Train XGBoost to capture remaining patterns in residuals after Linear+NN.

In [None]:
# XGBoost parameters (conservative, as recommended in strategy)
params = {
    'objective': 'reg:squarederror',
    'eval_metric': 'rmse',
    'max_depth': 5,
    'learning_rate': 0.03,
    'subsample': 0.8,
    'colsample_bytree': 0.8,
    'n_estimators': 800,
    'random_state': SEED,
    'n_jobs': 4
}

print("Training XGBoost on residuals...")
print(f"Parameters: {params}")

fold = 1
for train_idx, val_idx in kf.split(X_train):
    print(f"\nFold {fold}/{n_splits}")
    
    # Split data
    X_tr, X_val = X_train.iloc[train_idx], X_train.iloc[val_idx]
    y_tr, y_val = y_residuals[train_idx], y_residuals[val_idx]
    
    # Train XGBoost model
    model = xgb.XGBRegressor(**params)
    model.fit(
        X_tr, y_tr,
        eval_set=[(X_val, y_val)],
        verbose=False
    )
    
    # Predict on validation set (residuals)
    val_residual_pred = model.predict(X_val)
    oof_predictions[val_idx] = val_residual_pred
    
    # Predict on test set
    test_fold_pred = model.predict(X_test)
    test_predictions += test_fold_pred / n_splits
    
    # Calculate fold score (RMSLE on combined predictions)
    # Combined prediction = LR + NN residual + XGB residual
    val_combined_pred = (lr_predictions[val_idx] + 
                        nn_residual_predictions[val_idx] + 
                        val_residual_pred)
    
    # Clip predictions to avoid log(negative)
    val_combined_pred = np.clip(val_combined_pred, 1e-6, None)
    
    fold_score = np.sqrt(mean_squared_log_error(train_df['Calories'].iloc[val_idx], val_combined_pred))
    fold_scores.append(fold_score)
    
    print(f"  Fold {fold} RMSLE: {fold_score:.6f}")
    
    fold += 1

print(f"\n{'='*50}")
print(f"CV RMSLE: {np.mean(fold_scores):.6f} ± {np.std(fold_scores):.6f}")
print(f"Fold scores: {fold_scores}")

## Analyze Results

Compare performance to baseline and previous stages.

In [None]:
# Calculate combined OOF predictions
oof_combined = lr_predictions + nn_residual_predictions + oof_predictions

# Clip to avoid log issues
oof_combined = np.clip(oof_combined, 1e-6, None)

# Overall CV score
cv_score = np.sqrt(mean_squared_log_error(train_df['Calories'], oof_combined))

print(f"{'='*50}")
print(f"FINAL PIPELINE RESULTS")
print(f"{'='*50}")
print(f"Linear Regression only: 0.208762 (from exp_005)")
print(f"Linear + NN:             0.201961 (from exp_006)")
print(f"Linear + NN + XGBoost:   {cv_score:.6f}")
print(f"Improvement from NN:     {0.208762 - 0.201961:.6f}")
print(f"Improvement from XGB:    {0.201961 - cv_score:.6f}")
print(f"Total improvement:       {0.208762 - cv_score:.6f}")
print(f"\nBaseline XGBoost:        0.020470 (from exp_000)")
print(f"Pipeline vs Baseline:    {cv_score - 0.020470:.6f}")

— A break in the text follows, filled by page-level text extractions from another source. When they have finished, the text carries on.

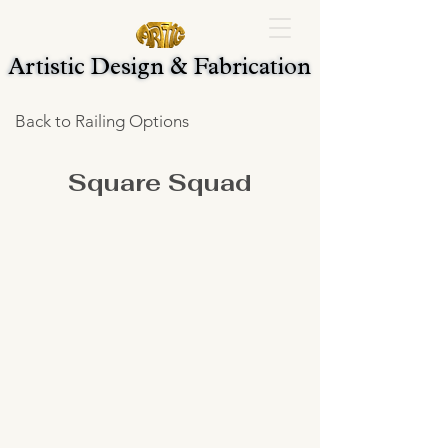
Artistic Design & Fabrication
Artistic Design & Fabrication
Back to Railing Options
Square Squad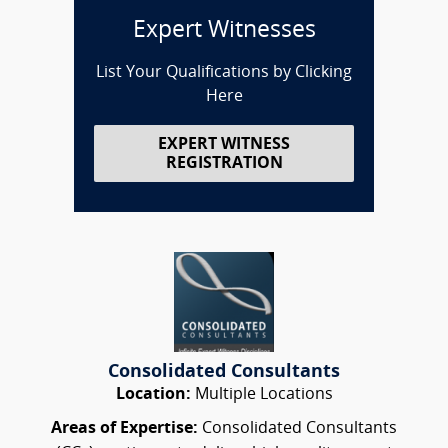
Expert Witnesses
List Your Qualifications by Clicking
Here
EXPERT WITNESS
REGISTRATION
Consolidated Consultants
Location:
Multiple Locations
Areas of Expertise:
Consolidated Consultants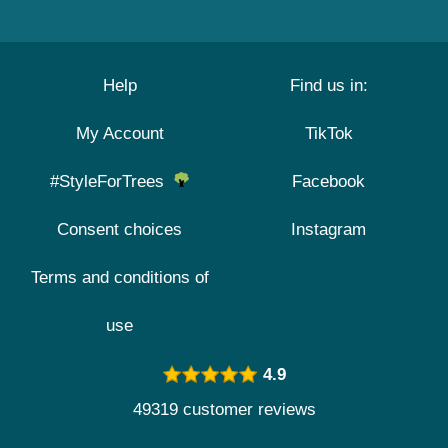
Help
Find us in:
My Account
TikTok
#StyleForTrees
Facebook
Consent choices
Instagram
Terms and conditions of
use
4.9
49319 customer reviews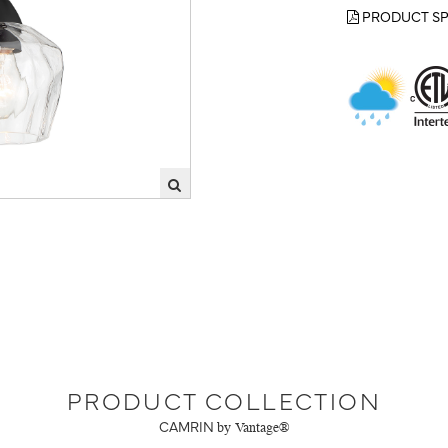
PRODUCT SP
PRODUCT COLLECTION
CAMRIN
by Vantage®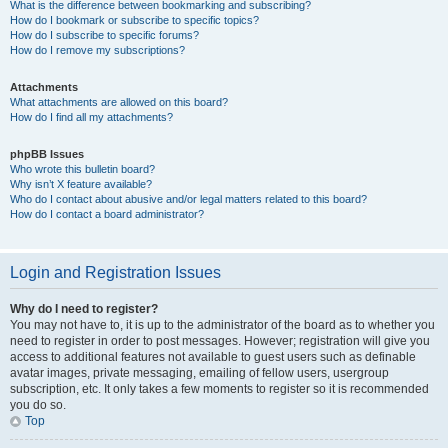
What is the difference between bookmarking and subscribing?
How do I bookmark or subscribe to specific topics?
How do I subscribe to specific forums?
How do I remove my subscriptions?
Attachments
What attachments are allowed on this board?
How do I find all my attachments?
phpBB Issues
Who wrote this bulletin board?
Why isn’t X feature available?
Who do I contact about abusive and/or legal matters related to this board?
How do I contact a board administrator?
Login and Registration Issues
Why do I need to register?
You may not have to, it is up to the administrator of the board as to whether you
need to register in order to post messages. However; registration will give you
access to additional features not available to guest users such as definable
avatar images, private messaging, emailing of fellow users, usergroup
subscription, etc. It only takes a few moments to register so it is recommended
you do so.
Top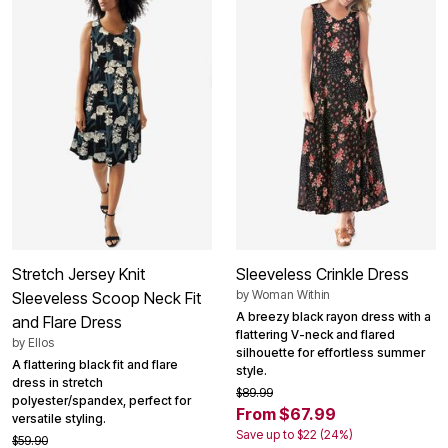
Stretch Jersey Knit
Sleeveless Crinkle Dress
by
Woman Within
Sleeveless Scoop Neck Fit
A breezy black rayon dress with a
and Flare Dress
flattering V-neck and flared
by
Ellos
silhouette for effortless summer
A flattering black fit and flare
style.
dress in stretch
$89.99
polyester/spandex, perfect for
From $67.99
versatile styling.
Save up to $22 (24%)
$59.90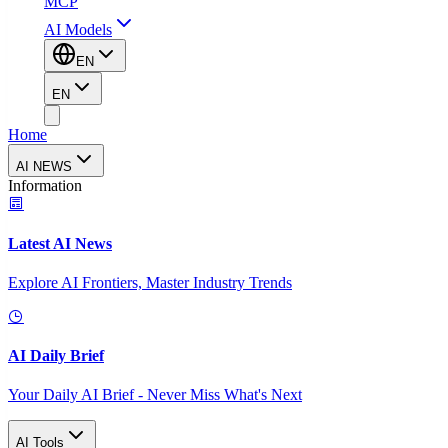
MCP
AI Models
EN
EN
Home
AI NEWS
Information
Latest AI News
Explore AI Frontiers, Master Industry Trends
AI Daily Brief
Your Daily AI Brief - Never Miss What's Next
AI Tools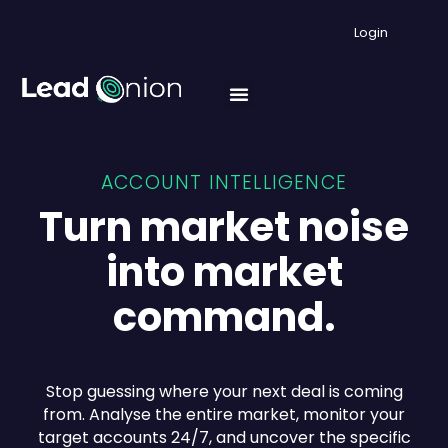
Login
ACCOUNT INTELLIGENCE
Turn market noise
into market
command.
Stop guessing where your next deal is coming
from. Analyse the entire market, monitor your
target accounts 24/7, and uncover the specific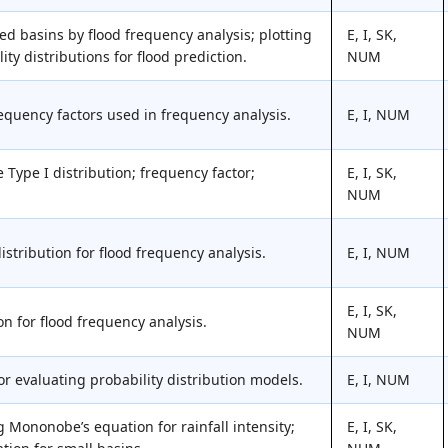
ed basins by flood frequency analysis; plotting
E, I, SK,
ity distributions for flood prediction.
NUM
requency factors used in frequency analysis.
E, I, NUM
Type I distribution; frequency factor;
E, I, SK,
NUM
istribution for flood frequency analysis.
E, I, NUM
E, I, SK,
n for flood frequency analysis.
NUM
for evaluating probability distribution models.
E, I, NUM
 Mononobe’s equation for rainfall intensity;
E, I, SK,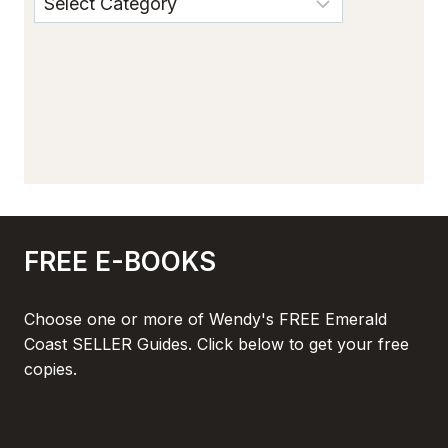
FREE E-BOOKS
Choose one or more of Wendy's FREE Emerald
Coast SELLER Guides. Click below to get your free
copies.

# Check if we beat the baseline
if cv_score < 0.02047:
    print(f"\n✅ SUCCESS: Pipeline BEATS baseline by {0.02047 - cv_score:.6f}")
else:
    print(f"\n❌ Pipeline does NOT beat baseline (difference: {cv_score - 0.02047:.6f})")

## Save Predictions

In [None]:
# Save OOF predictions
oof_df = pd.DataFrame({
    'id': train_df['id'],
    'Calories_actual': train_df['Calories'],
    'Calories_pred': oof_combined,
    'lr_pred': lr_predictions,
    'nn_residual_pred': nn_residual_predictions,
    'xgb_residual_pred': oof_predictions
})

oof_df.to_csv('/home/code/experiments/007_xgboost_on_nn_residuals/oof_007_xgboost_residuals.csv', index=False)
print(f"OOF predictions saved. Shape: {oof_df.shape}")

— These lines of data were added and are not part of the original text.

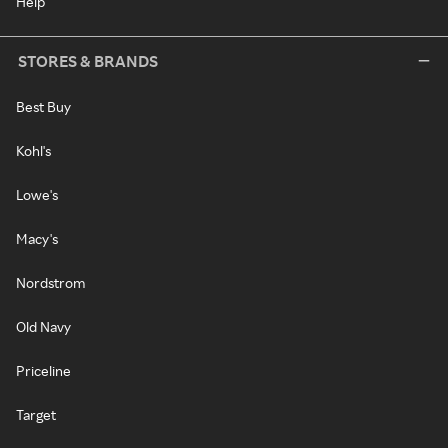
Help
STORES & BRANDS
Best Buy
Kohl's
Lowe's
Macy's
Nordstrom
Old Navy
Priceline
Target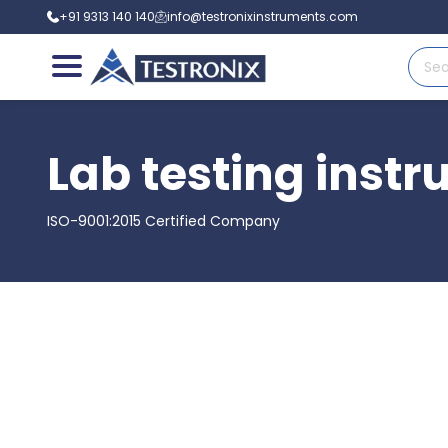
+91 9313 140 140
info@testronixinstruments.com
Lab testing instr
ISO-9001:2015 Certified Company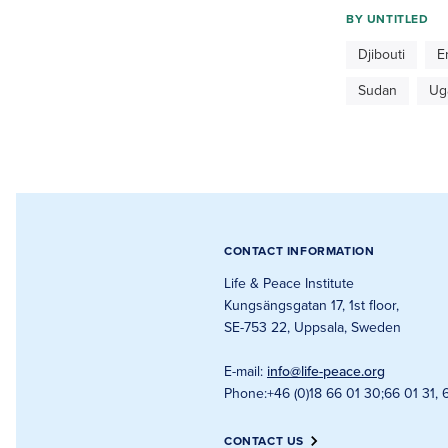
BY
UNTITLED
Djibouti
E
Sudan
Ug
CONTACT INFORMATION
Life & Peace Institute
Kungsängsgatan 17, 1st floor
,
SE-753 22, Uppsala, Sweden
E-mail
:
info@life-peace.org
Phone
:
+46 (0)18 66 01 30
;
66 01 31, 
CONTACT US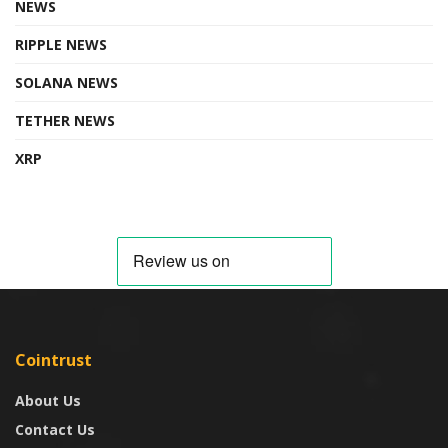
NEWS
RIPPLE NEWS
SOLANA NEWS
TETHER NEWS
XRP
Cointrust
About Us
Contact Us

# Save test predictions (combined pipeline)
test_combined_pred = (nn_oof['Calories_pred'].iloc[:len(test_df)].values +  # Use NN test predictions
                      test_predictions)

# For the linear component, we need to generate test predictions
# Load linear regression model and predict on test
from sklearn.linear_model import Ridge

# Re-train linear model on full data for test predictions
linear_features = ['Age', 'Height', 'Weight', 'Duration', 'Heart_Rate', 'Body_Temp', 'Sex_M', 'Sex_F']
X_train_linear = train_features[linear_features]
X_test_linear = test_features[linear_features]

lr_model = Ridge(alpha=1.0, random_state=SEED)
lr_model.fit(X_train_linear, train_df['Calories'])
lr_test_pred = lr_model.predict(X_test_linear)

# Final test predictions
test_final_pred = lr_test_pred + test_predictions

# Clip predictions
test_final_pred = np.clip(test_final_pred, train_df['Calories'].min(), train_df['Calories'].max())

# Save test predictions
test_pred_df = pd.DataFrame({
    'id': test_df['id'],
    'Calories_pred': test_final_pred
})

test_pred_df.to_csv('/home/code/experiments/007_xgboost_on_nn_residuals/test_007_xgboost_residuals.csv', index=False)
print(f"Test predictions saved. Shape: {test_pred_df.shape}")
print(f"Test predictions range: [{test_final_pred.min():.2f}, {test_final_pred.max():.2f}]")

## Generate Submission

In [None]:
# Create submission file
submission_df = pd.DataFrame({
    'id': test_df['id'],
    'Calories': test_final_pred
})

# Ensure proper format and clipping
submission_df['Calories'] = submission_df['Calories'].clip(
    lower=train_df['Calories'].min(), 
    upper=train_df['Calories'].max()
)

# Save submission
submission_path = '/home/submission/submission_007_xgboost_residuals.csv'
submission_df.to_csv(submission_path, index=False)

print(f"Submission saved to: {submission_path}")
print(f"Submission shape: {submission_df.shape}")
print(f"\nSubmission statistics:")
print(submission_df['Calories'].describe())

# Show first few rows
print(f"\nFirst 5 rows:")
print(submission_df.head())